Frankie and Johnny begins in a tangle of sheets and a gaggle of groans as the title twosome have what Meg Ryan is having (or faking) in When Harry Met Sally. Then comes the question E.M. Forster forgot to pop: after only connecting, then what? Puppyish short-order cook Johnny, who has just gotten lucky with waitress Frankie, wants to hold on tight and never let go. The heavier-carapaced Frankie wishes he'd go home to Brooklyn so she can snuggle up in her Hell's Kitchen studio with a tub of ice cream and the TV. The play was received in its debut as a metaphor for the toughness of intimacy in a time of AIDS — which Frankie refers to as people "dying from one another." But the work holds up, especially when it's the wrenchingly believable Anne Gottlieb and Robert Pemberton (who are married) doing the holding.
The collision of McNally's Frankie and Johnny, unlike that of their folkloric counterparts, is not fatal. But they are a warts-and-all pair, damaged emotional goods struggling with whether to mark themselves down and possibly get bought. For Frankie, who spends most nights staring sadly beyond the television at domestic violence in a neighboring building, Johnny's out-of-the-blue declarations of love qualify him as a "creep." Even their intense copulation, set to the rhythms of Bach's Goldberg Variations, strikes her as "harrowing." But the desperately open-hearted Johnny, who reads Shakespeare for the Bard's "little tips," sees this as his last chance to leap, and he's determined to get this closed-down woman clinging to the cliff of her distrust to jump with him.
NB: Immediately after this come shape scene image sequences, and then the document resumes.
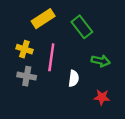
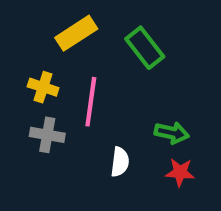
green arrow: (101, 61) -> (172, 133), moved
white semicircle: (74, 78) -> (120, 162), moved

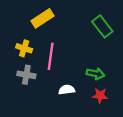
green rectangle: (145, 48) -> (102, 26), moved
white semicircle: (120, 162) -> (67, 90), turned -105

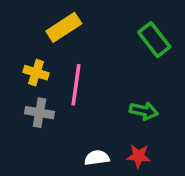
white semicircle: (67, 90) -> (97, 158), moved
red star: (100, 95) -> (139, 156), moved

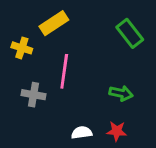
yellow cross: (36, 73) -> (22, 48), moved

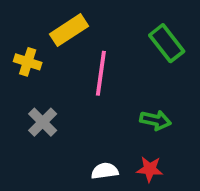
pink line: (64, 71) -> (101, 73), moved
gray cross: (33, 95) -> (43, 122), turned 35

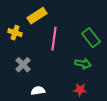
green rectangle: (167, 43) -> (91, 38), moved
white semicircle: (105, 171) -> (38, 91), moved

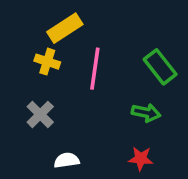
yellow cross: (15, 33) -> (47, 62), moved

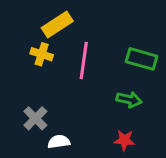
green rectangle: (160, 67) -> (142, 59), turned -36
gray cross: (40, 114) -> (35, 118), moved

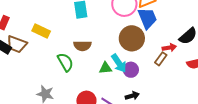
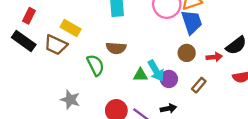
brown circle: (132, 38) -> (187, 53), moved, size x0.6
brown trapezoid: (17, 44) -> (56, 45), moved
brown rectangle: (161, 59) -> (199, 85), moved

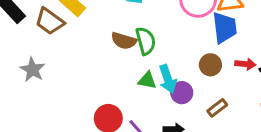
red arrow: (214, 57) -> (245, 64), moved
green semicircle: (95, 65) -> (146, 41), moved
gray star: (70, 100) -> (32, 70), moved

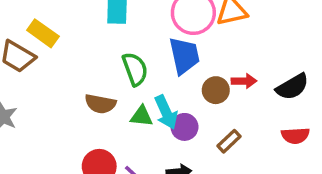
blue trapezoid: (225, 28) -> (184, 56), moved
brown semicircle: (124, 41) -> (100, 104), moved
red arrow: (245, 64) -> (244, 81), moved

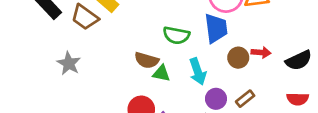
green semicircle: (135, 69) -> (176, 35), turned 116
green triangle: (142, 116) -> (161, 73), moved
purple circle: (184, 127) -> (216, 99), moved

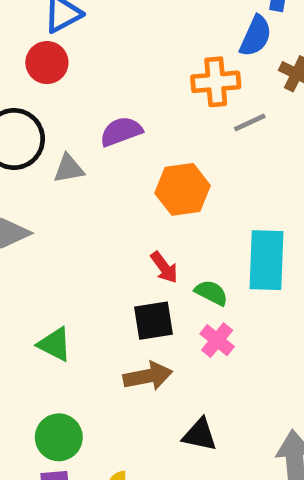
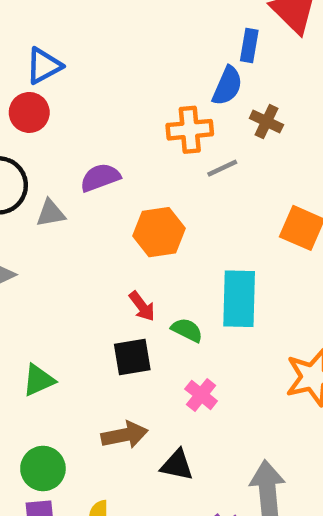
pink cross: (217, 340) -> (201, 395), moved
green triangle: (55, 344) -> (38, 380), turned -51
brown arrow: (148, 376) -> (125, 435), moved

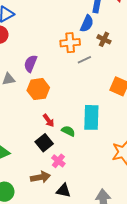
purple semicircle: (100, 178) -> (30, 64), turned -48
orange hexagon: (159, 232) -> (38, 89), moved
black square: (132, 357) -> (44, 143), turned -30
pink cross: (201, 395) -> (58, 161), moved

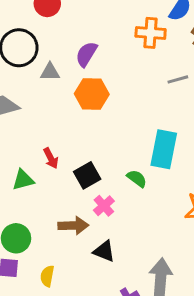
gray line: (84, 60) -> (178, 79), moved
red arrow: (49, 120) -> (51, 158), moved
green semicircle: (68, 131) -> (137, 179), moved

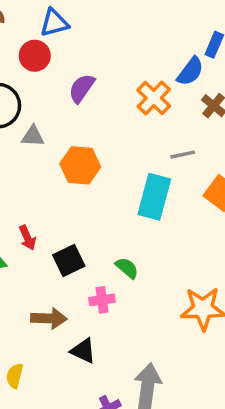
orange cross: (151, 33) -> (154, 98), turned 36
purple semicircle: (86, 54) -> (82, 88), moved
cyan rectangle: (164, 149) -> (154, 197), moved
pink cross: (104, 206) -> (102, 300), moved, turned 30

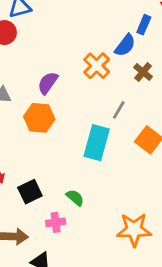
purple semicircle: (82, 88) -> (48, 83), moved
gray line: (183, 155) -> (119, 110), turned -48

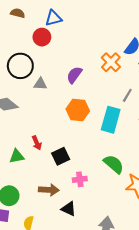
orange hexagon: (39, 118) -> (78, 110), moved
green semicircle: (75, 198) -> (114, 164), moved, size x1.5

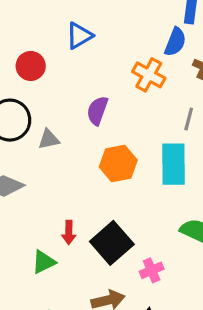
blue triangle: (53, 18) -> (79, 36), moved
red arrow: (37, 143) -> (69, 232), turned 40
black square: (61, 156) -> (112, 243), size x1.4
It makes for a post-coital back-and-forth as harrowing as the sex, and classical-music aficionado McNally puts an elegant cap on it by offering up Debussy as an aphrodisiac.
Practically in the lap of its small L-shaped audience, Antonio Ocampo-Guzman's production makes the most of this intimacy. Between Pemberton's exuberant performance and the tightness of the space, there are times when you understand Frankie's urge to be rid of her Johnny. And Gottlieb's Frankie counters his bull-in-a-china-shop romanticism not just with tough-talking wariness but also with a yearning barely hinted at in the script. Fine-tuned to the small space, the pair's performances are raw yet devoid of grandstanding, allowing Frankie and Johnny to transcend their hard-luck clichés and McNally's arguably precious use of music. Frankie and Johnny has at times seemed to me a long night's work. But I was glad to stick with these two, from midnight humping to tooth brushing by the dawn's early light.